The first Saw (which I rather disliked) was the last film I saw in a theater before I left for Los Angeles. The far-superior Saw II was the first date with the woman I would eventually marry (her choice, fortunately I had already seen The Legend of Zorro at a test screening months earlier). Needless to say, the series has had a strong nostolgic value in our household for the duration of our relationship. We haven't actually seen a Saw picture on opening night since 2007. Saw IV was our second movie-night after our daughter was born in late August (the first was Michael Clayton in early October). Saw IV's mediocrity gave way to Saw V, which we casually saw on opening day in an after-work matinée. Last year, the series had declined enough to make my wife pass on our annual tradition. Bitter irony that I ended up seeing Saw VI on my own, only to discover that it was perhaps the best of the whole series. She eventually saw it on Blu Ray, and she immediately regretted skipping out. So now, with a babysitter in tow and our schedule cleared, the wife and I are doing an old-fashioned date night. Dinner at a favorite seafood restaurant, then off to the 8:00pm show, and home before bedtime (I'll try to have a review up around midnight).
For one half a decade, he has thrilled us with his adventures, amazed us with his discoveries, and inspired us with his courage. His traps were beyond imagination. His name has become legend, his cohorts the finest ever assembled. We have traveled beside him from one poorly-lit warehouse or factory to another. He has been our guide, our protector, and our friend. Now, you are invited to join him, for one last game...

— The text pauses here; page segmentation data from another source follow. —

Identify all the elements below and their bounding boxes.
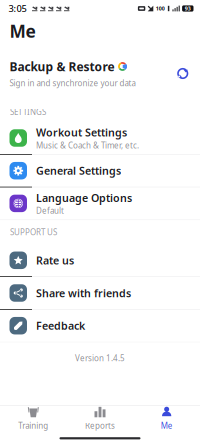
staticText: 93 xyxy=(185,5,191,12)
staticText: Me xyxy=(10,20,36,42)
button[interactable]: Rate us xyxy=(0,244,200,276)
button[interactable]: Workout Settings xyxy=(0,122,200,154)
staticText: Me xyxy=(161,420,173,431)
button[interactable]: Language Options xyxy=(0,187,200,219)
staticText: 100 xyxy=(156,5,165,12)
button[interactable]: Backup & Restore xyxy=(0,45,200,102)
staticText: SUPPORT US xyxy=(10,227,57,238)
staticText: Backup & Restore xyxy=(10,58,114,74)
staticText: SETTINGS xyxy=(10,107,46,117)
staticText: Feedback xyxy=(36,319,85,333)
staticText: Rate us xyxy=(36,253,74,267)
staticText: Default xyxy=(36,205,64,216)
staticText: 3:05 xyxy=(8,2,26,15)
staticText: Share with friends xyxy=(36,286,131,300)
staticText: General Settings xyxy=(36,164,121,178)
staticText: Version 1.4.5 xyxy=(75,353,125,364)
button[interactable]: Reports xyxy=(67,403,133,435)
button[interactable]: Training xyxy=(0,403,67,435)
button[interactable]: Feedback xyxy=(0,310,200,342)
staticText: Sign in and synchronize your data xyxy=(10,78,136,88)
staticText: Music & Coach & Timer, etc. xyxy=(36,140,139,151)
staticText: Reports xyxy=(85,420,115,431)
button[interactable]: Share with friends xyxy=(0,277,200,309)
button[interactable]: Me xyxy=(133,403,200,435)
staticText: Language Options xyxy=(36,191,132,205)
button[interactable]: General Settings xyxy=(0,155,200,187)
staticText: Training xyxy=(18,420,48,431)
staticText: Workout Settings xyxy=(36,125,127,140)
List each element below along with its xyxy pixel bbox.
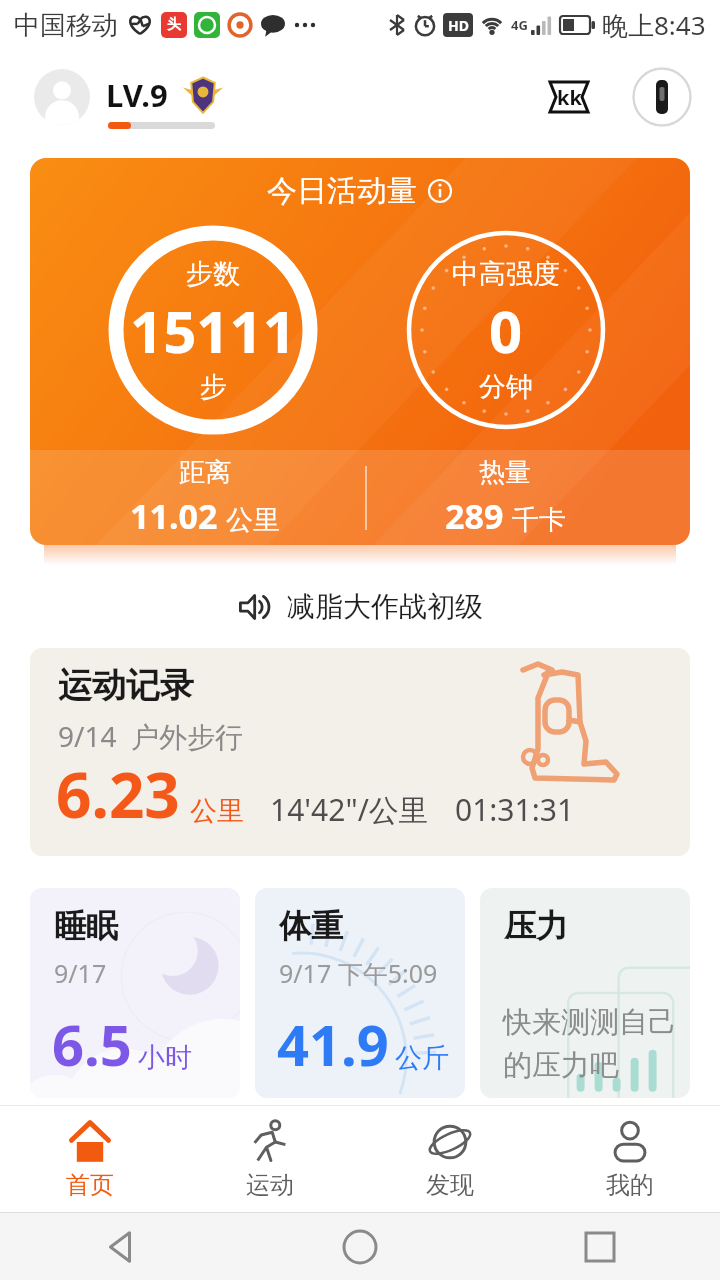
staticText: 距离 bbox=[179, 456, 231, 489]
staticText: 289 bbox=[445, 493, 504, 539]
staticText: 热量 bbox=[479, 456, 531, 489]
staticText: 9/14 户外步行 bbox=[58, 717, 244, 755]
button[interactable] bbox=[240, 1213, 480, 1280]
staticText: 的压力吧 bbox=[503, 1047, 619, 1084]
staticText: 步 bbox=[200, 370, 227, 404]
staticText: 首页 bbox=[66, 1170, 114, 1200]
staticText: 晚上8:43 bbox=[602, 7, 706, 43]
staticText: 今日活动量 bbox=[267, 172, 417, 210]
staticText: 快来测测自己 bbox=[503, 1004, 677, 1041]
staticText: 压力 bbox=[504, 906, 568, 946]
staticText: 15111 bbox=[130, 291, 296, 370]
staticText: 运动记录 bbox=[58, 664, 194, 707]
staticText: 分钟 bbox=[479, 370, 533, 404]
button[interactable] bbox=[480, 1213, 720, 1280]
button[interactable]: LV.9 bbox=[106, 74, 168, 116]
staticText: 中国移动 bbox=[14, 9, 118, 42]
staticText: 运动 bbox=[246, 1170, 294, 1200]
staticText: 11.02 bbox=[130, 493, 218, 539]
staticText: 9/17 bbox=[54, 956, 107, 990]
staticText: 体重 bbox=[279, 906, 343, 946]
staticText: 4G bbox=[511, 16, 528, 34]
staticText: 6.23 bbox=[56, 752, 180, 836]
staticText: 发现 bbox=[426, 1170, 474, 1200]
staticText: 头 bbox=[167, 16, 181, 34]
button[interactable]: 运动 bbox=[180, 1106, 360, 1212]
staticText: 公里 bbox=[190, 794, 244, 828]
staticText: 01:31:31 bbox=[455, 789, 575, 830]
button[interactable]: 减脂大作战初级 bbox=[0, 565, 720, 648]
button[interactable]: 压力 bbox=[480, 888, 690, 1098]
button[interactable]: 首页 bbox=[0, 1106, 180, 1212]
button[interactable]: 今日活动量 bbox=[30, 158, 690, 545]
staticText: 我的 bbox=[606, 1170, 654, 1200]
staticText: 减脂大作战初级 bbox=[287, 589, 483, 624]
button[interactable]: kk bbox=[544, 78, 594, 116]
button[interactable]: 发现 bbox=[360, 1106, 540, 1212]
staticText: 0 bbox=[489, 291, 523, 370]
staticText: 中高强度 bbox=[452, 257, 560, 291]
button[interactable]: 我的 bbox=[540, 1106, 720, 1212]
staticText: 小时 bbox=[138, 1041, 192, 1075]
button[interactable] bbox=[0, 1213, 240, 1280]
button[interactable]: 运动记录 bbox=[30, 648, 690, 856]
staticText: 睡眠 bbox=[54, 906, 118, 946]
staticText: 41.9 bbox=[277, 1006, 389, 1082]
staticText: 14'42"/公里 bbox=[270, 789, 429, 830]
staticText: 公里 bbox=[226, 503, 280, 537]
button[interactable] bbox=[34, 69, 90, 125]
staticText: HD bbox=[448, 16, 469, 35]
button[interactable]: 体重 bbox=[255, 888, 465, 1098]
staticText: kk bbox=[557, 84, 582, 111]
staticText: 步数 bbox=[186, 257, 240, 291]
staticText: 6.5 bbox=[52, 1006, 132, 1082]
button[interactable] bbox=[632, 67, 692, 127]
button[interactable]: 睡眠 bbox=[30, 888, 240, 1098]
staticText: 千卡 bbox=[512, 503, 566, 537]
staticText: 公斤 bbox=[395, 1041, 449, 1075]
staticText: 9/17 下午5:09 bbox=[279, 956, 438, 990]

Yes, if this is truly the end of the line, I will miss the series. I will miss Tobin Bell's gravitas and genuine pathos. I will miss the only ongoing horror series to constantly feature adult actors playing adult characters, with hardly a child or teen actor in the bunch. I will miss the rare horror franchise that never veered into misogyny and never pandered to the prurient desires of its audience. I will miss the insanely retroactive continuity that became more convoluted than later seasons of Lost and/or Arrested Development. I will miss the inexplicable need to spend 15 minutes per film detailing random character interactions from Saw III and the setting-up of a random trap from Saw IV. I will miss the absurdity of building an entire second trilogy around a character (Costas Mandylor's Hoffman) who had but a thirty-second cameo in Saw III. I will miss the inconstancy of Jigsaw's schemes, which targeted everyone from murders and rapists to cops who cared too much and federal agents who trusted their instincts too much.
But, warts and all, there was something weirdly special about the Saw series. Unlike so many horror films that basically amounted to 'kids get lost in the woods, get slaughtered by supernatural freaks', the Saw franchise was an intricately plotted and carefully constructed puzzle box. It featured not a random boogieman, but a genuine character (John Kramer) played by a real actor (Tobin Bell). It didn't always make sense, but you could tell that the writers were sincere about laying the longterm groundwork, or at least successful in retroactively paying off random moments from the earlier films. Jigsaw's philosophy was pretty absurd (free legal tip: putting a guy in a room with a bomb and putting the key up his ass is still murder), but the films occasionally called him out on his failings and we were never really expected to accept Kramer's monologuing at face value.
They really weren't 'torture porn'. Sure, a few of the on-screen demises (just over a dozen out of just-under fifty) involved pain and suffering, but most were spectacularly quick and completely painless. The Saw franchise was a place for undervalued actors (Donnie Wahlberg, Shawnee Smith, Angus Macfadyen, Peter Outerbridge) to shine in the genre sandbox, as well as a place for somewhat more well-known actors (Scott Patterson, Julie Benz, pretty much every single performer in the first Saw) to fall on their faces. There were moments of high art (Angus Macfadyen choosing to burn his dead son's belongings in order to save the life of the judge who gave his son's killer a light sentence in Saw III) and unintentional hilarity (Scott Patterson conducting the world's police worst interrogation of Betsy Russell in Saw IV).
Of the six movies thus far, I could only call three of them (Saw VI, Saw II, and the ambitious but flawed Saw III) truly good, although the overwrought and absurd Saw IV isn't the least bit boring. And yes, sorry to say, but the original Saw still stinks. It's slow, boring, and still feels like a sloppy and on-the-nose first-draft screenplay that never got rewritten after it sold based on the Amanda trap scene. It also contains the worst performance of pretty much everyone in it, and that even includes Michael Emerson. But the franchise as a whole stands out as a unique bit of horror filmmaking, not to be dismissed out of hand. For six long years, we have amused ourselves watching John Kramer and his cohorts strive to teach random citizens to value their lives. If this is to be the end, then it is the end of something worth remembering. Let me be the first to say goodbye to Mr. John 'Jigsaw' Kramer. You will be missed. Thanks for the memories.